» What you will do
Your answer must be only the lines below from the one containing "Cusano Media Play" through the one containing "haya sido formulada.", copied exactly, with the pictures left out.

[Records from a data source]
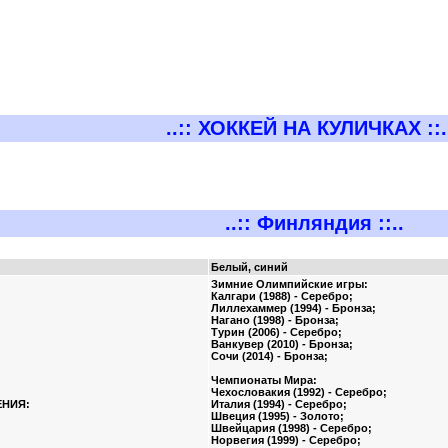
..:: ХОККЕЙ НА КУЛИЧКАХ ::.
..:: Финляндия ::..
Белый, синий
Зимние Олимпийские игры:
Калгари (1988) - Серебро;
Лиллехаммер (1994) - Бронза;
Нагано (1998) - Бронза;
Турин (2006) - Серебро;
Ванкувер (2010) - Бронза;
Сочи (2014) - Бронза;
Чемпионаты Мира:
Чехословакия (1992) - Серебро;
НИЯ:
Италия (1994) - Серебро;
Швеция (1995) - Золото;
Швейцария (1998) - Серебро;
Норвегия (1999) - Серебро;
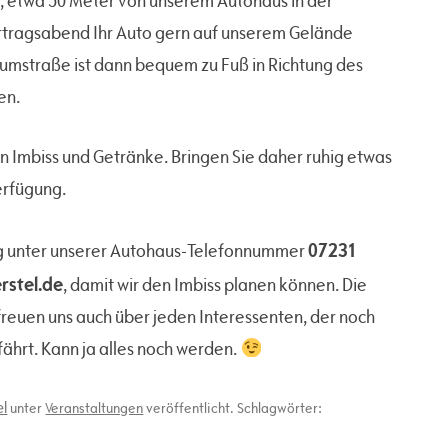
 etwa 50 Meter von unserem Autohaus in der
ortragsabend Ihr Auto gern auf unserem Gelände
iumstraße ist dann bequem zu Fuß in Richtung des
en.
en Imbiss und Getränke. Bringen Sie daher ruhig etwas
Verfügung.
07231
ng unter unserer Autohaus-Telefonnummer
rstel.de
, damit wir den Imbiss planen können. Die
r freuen uns auch über jeden Interessenten, der noch
fährt. Kann ja alles noch werden.
el
unter
Veranstaltungen
veröffentlicht. Schlagwörter:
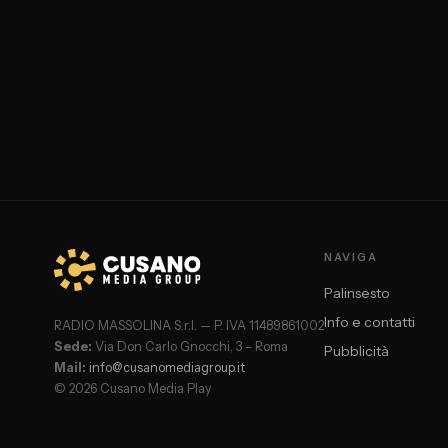
NAVIGA
Palinsesto
Info e contatti
RADIO MASSOLINA S.r.l. — P. IVA 11489861002
Sede:
Via Don Carlo Gnocchi, 3 – Roma
Pubblicità
Mail:
info@cusanomediagroup.it
© 2026 Cusano Media Play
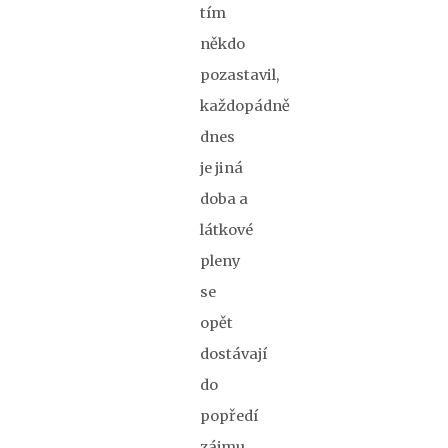
tím
někdo
pozastavil,
každopádně
dnes
je jiná
doba a
látkové
pleny
se
opět
dostávají
do
popředí
zájmu.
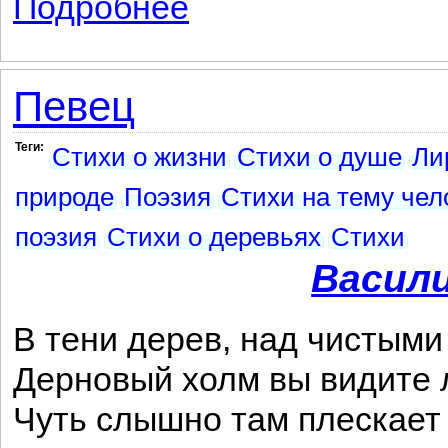
Подробнее
Певец
Теги:
Стихи о жизни
Стихи о душе
Ли
природе
Поэзия
Стихи на тему чел
поэзия
Стихи о деревьях
Стихи
Васил
В тени дерев, над чистыми
Дерновый холм вы видите 
Чуть слышно там плескает 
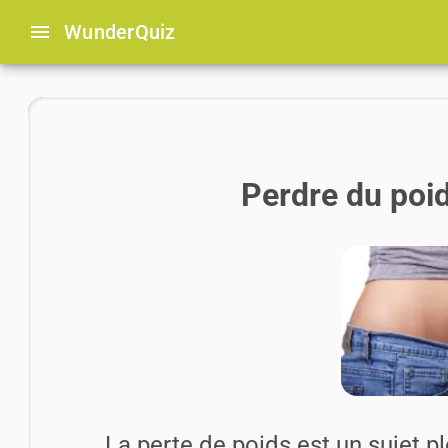
menu
Wunder
Quiz
Perdre du poid
La perte de poids est un sujet 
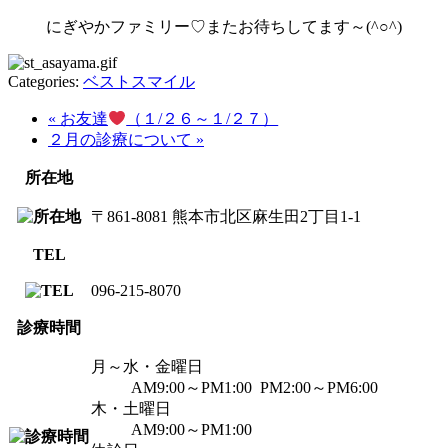
にぎやかファミリー♡またお待ちしてます～(^○^)
Categories:
ベストスマイル
« お友達
（１/２６～１/２７）
２月の診療について »
所在地
〒861-8081 熊本市北区麻生田2丁目1-1
TEL
096-215-8070
診療時間
月～水・金曜日
AM9:00～PM1:00 PM2:00～PM6:00
木・土曜日
AM9:00～PM1:00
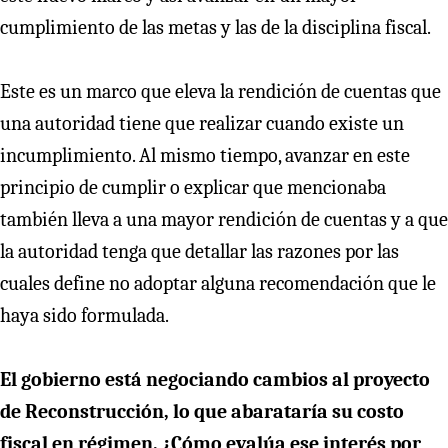
cumplimiento de las metas y las de la disciplina fiscal.
Este es un marco que eleva la rendición de cuentas que
una autoridad tiene que realizar cuando existe un
incumplimiento. Al mismo tiempo, avanzar en este
principio de cumplir o explicar que mencionaba
también lleva a una mayor rendición de cuentas y a que
la autoridad tenga que detallar las razones por las
cuales define no adoptar alguna recomendación que le
haya sido formulada.
El gobierno está negociando cambios al proyecto
de Reconstrucción, lo que abarataría su costo
fiscal en régimen. ¿Cómo evalúa ese interés por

» Solution
© 2026 Cusano Media Play
tím
někdo
pozastavil,
každopádně
dnes
je jiná
doba a
látkové
pleny
se
opět
dostávají
do
popředí
zájmu.
Подробнее
Певец
Теги:
Стихи о жизни
Стихи о душе
Ли
природе
Поэзия
Стихи на тему чел
поэзия
Стихи о деревьях
Стихи
Васил
В тени дерев, над чистыми
Дерновый холм вы видите 
Чуть слышно там плескает 
menu
Wunder
Quiz
Perdre du poid
La perte de poids est un sujet 
にぎやかファミリー♡またお待ちしてます～(^○^)
Categories:
ベストスマイル
« お友達
（１/２６～１/２７）
２月の診療について »
所在地
〒861-8081 熊本市北区麻生田2丁目1-1
TEL
096-215-8070
診療時間
月～水・金曜日
AM9:00～PM1:00 PM2:00～PM6:00
木・土曜日
AM9:00～PM1:00
cumplimiento de las metas y las de la disciplina fiscal.
Este es un marco que eleva la rendición de cuentas que
una autoridad tiene que realizar cuando existe un
incumplimiento. Al mismo tiempo, avanzar en este
principio de cumplir o explicar que mencionaba
también lleva a una mayor rendición de cuentas y a que
la autoridad tenga que detallar las razones por las
cuales define no adoptar alguna recomendación que le
haya sido formulada.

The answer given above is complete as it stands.